### Exercise
Scan the material for the word "Reminders", and copy each line where it shows up.
╭──
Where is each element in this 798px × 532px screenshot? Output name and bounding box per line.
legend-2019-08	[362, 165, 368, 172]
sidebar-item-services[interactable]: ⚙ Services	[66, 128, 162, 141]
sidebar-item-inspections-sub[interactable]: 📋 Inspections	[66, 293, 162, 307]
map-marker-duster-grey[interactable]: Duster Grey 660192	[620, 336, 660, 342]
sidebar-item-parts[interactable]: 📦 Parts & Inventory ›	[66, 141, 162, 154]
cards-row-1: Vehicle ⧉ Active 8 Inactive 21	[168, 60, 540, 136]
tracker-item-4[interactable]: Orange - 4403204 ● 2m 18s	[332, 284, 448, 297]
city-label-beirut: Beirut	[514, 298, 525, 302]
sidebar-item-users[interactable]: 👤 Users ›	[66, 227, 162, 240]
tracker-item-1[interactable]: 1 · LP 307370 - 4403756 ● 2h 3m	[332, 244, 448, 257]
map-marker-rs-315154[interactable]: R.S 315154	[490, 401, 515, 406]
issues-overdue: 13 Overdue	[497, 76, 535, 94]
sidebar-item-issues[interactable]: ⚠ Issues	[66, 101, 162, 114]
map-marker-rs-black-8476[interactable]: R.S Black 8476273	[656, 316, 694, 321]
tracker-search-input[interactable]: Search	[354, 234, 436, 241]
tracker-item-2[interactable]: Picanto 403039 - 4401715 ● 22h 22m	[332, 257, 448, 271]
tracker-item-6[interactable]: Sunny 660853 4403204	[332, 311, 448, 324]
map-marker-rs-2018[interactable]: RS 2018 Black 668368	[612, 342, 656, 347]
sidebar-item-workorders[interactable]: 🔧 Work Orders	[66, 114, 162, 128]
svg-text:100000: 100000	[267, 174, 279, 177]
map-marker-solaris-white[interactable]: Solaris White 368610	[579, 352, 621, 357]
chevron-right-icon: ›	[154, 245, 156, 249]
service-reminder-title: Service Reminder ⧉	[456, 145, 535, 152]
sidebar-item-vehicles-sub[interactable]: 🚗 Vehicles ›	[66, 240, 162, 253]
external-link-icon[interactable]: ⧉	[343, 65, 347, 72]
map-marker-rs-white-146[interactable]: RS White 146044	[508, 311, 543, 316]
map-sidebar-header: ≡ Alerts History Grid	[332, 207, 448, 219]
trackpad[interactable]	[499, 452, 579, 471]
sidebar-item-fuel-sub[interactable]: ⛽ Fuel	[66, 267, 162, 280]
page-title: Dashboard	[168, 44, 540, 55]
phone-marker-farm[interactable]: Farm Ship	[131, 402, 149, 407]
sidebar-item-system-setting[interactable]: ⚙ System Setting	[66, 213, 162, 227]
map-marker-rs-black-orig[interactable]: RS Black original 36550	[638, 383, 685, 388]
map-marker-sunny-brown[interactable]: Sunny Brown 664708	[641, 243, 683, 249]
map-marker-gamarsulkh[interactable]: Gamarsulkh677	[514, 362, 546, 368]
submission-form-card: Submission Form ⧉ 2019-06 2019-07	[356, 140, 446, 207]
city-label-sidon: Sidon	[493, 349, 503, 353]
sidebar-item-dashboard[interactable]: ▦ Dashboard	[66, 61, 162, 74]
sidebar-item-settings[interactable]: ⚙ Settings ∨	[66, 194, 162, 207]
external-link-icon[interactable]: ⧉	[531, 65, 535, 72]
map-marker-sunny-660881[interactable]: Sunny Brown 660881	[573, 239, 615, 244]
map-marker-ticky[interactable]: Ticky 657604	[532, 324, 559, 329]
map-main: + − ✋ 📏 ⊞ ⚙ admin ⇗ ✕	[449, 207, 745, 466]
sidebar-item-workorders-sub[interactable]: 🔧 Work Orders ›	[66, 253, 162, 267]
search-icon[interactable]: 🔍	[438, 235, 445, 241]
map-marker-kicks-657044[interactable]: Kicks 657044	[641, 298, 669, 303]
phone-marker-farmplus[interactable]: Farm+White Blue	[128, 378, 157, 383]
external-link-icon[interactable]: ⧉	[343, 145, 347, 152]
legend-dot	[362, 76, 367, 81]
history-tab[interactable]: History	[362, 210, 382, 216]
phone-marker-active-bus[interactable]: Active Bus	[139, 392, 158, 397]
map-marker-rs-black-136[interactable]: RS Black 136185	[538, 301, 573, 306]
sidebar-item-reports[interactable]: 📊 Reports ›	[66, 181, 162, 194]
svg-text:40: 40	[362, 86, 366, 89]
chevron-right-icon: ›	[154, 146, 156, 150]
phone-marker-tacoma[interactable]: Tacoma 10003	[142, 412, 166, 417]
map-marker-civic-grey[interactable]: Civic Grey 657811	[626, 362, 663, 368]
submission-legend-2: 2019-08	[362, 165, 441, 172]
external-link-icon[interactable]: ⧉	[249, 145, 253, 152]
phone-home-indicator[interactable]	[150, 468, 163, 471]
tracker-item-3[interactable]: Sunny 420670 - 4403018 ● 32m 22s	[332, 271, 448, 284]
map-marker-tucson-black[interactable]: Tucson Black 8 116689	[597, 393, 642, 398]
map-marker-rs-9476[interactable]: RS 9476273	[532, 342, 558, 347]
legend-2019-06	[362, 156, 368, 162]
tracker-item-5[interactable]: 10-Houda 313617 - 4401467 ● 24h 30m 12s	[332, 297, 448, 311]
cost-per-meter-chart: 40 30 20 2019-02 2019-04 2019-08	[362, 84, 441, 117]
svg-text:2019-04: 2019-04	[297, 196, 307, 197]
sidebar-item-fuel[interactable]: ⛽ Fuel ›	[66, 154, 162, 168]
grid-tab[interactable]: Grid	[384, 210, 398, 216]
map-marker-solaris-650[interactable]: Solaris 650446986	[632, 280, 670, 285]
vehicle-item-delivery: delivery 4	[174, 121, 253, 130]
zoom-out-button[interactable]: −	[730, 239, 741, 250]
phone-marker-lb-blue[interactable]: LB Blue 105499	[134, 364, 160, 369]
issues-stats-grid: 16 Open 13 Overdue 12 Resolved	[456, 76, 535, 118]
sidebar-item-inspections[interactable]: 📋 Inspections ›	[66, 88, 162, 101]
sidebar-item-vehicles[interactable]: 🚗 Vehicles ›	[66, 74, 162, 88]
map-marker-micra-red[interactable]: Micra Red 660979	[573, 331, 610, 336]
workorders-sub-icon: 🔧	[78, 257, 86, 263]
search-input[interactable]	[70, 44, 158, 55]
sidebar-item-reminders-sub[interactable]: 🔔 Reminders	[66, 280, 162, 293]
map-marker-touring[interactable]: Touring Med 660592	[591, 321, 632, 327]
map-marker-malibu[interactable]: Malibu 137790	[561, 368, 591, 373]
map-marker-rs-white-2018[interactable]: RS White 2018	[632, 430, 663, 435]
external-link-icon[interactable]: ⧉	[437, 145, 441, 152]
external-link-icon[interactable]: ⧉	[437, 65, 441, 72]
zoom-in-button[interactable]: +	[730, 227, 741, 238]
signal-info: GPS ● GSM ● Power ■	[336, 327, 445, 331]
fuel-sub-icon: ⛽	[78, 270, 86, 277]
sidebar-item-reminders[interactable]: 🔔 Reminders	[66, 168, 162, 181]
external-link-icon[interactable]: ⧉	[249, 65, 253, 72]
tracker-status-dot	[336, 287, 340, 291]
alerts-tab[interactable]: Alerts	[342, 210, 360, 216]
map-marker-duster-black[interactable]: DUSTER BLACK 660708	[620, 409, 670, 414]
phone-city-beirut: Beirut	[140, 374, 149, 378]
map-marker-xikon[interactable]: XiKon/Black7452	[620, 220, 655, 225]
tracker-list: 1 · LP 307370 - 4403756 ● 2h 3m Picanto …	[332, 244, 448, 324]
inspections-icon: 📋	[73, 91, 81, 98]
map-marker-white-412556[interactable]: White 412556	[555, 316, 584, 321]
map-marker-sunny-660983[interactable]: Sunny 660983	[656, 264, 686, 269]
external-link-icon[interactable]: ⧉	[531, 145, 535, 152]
╰──
### Response to this task
sidebar-item-reminders-sub[interactable]: 🔔 Reminders	[66, 280, 162, 293]
sidebar-item-reminders[interactable]: 🔔 Reminders	[66, 168, 162, 181]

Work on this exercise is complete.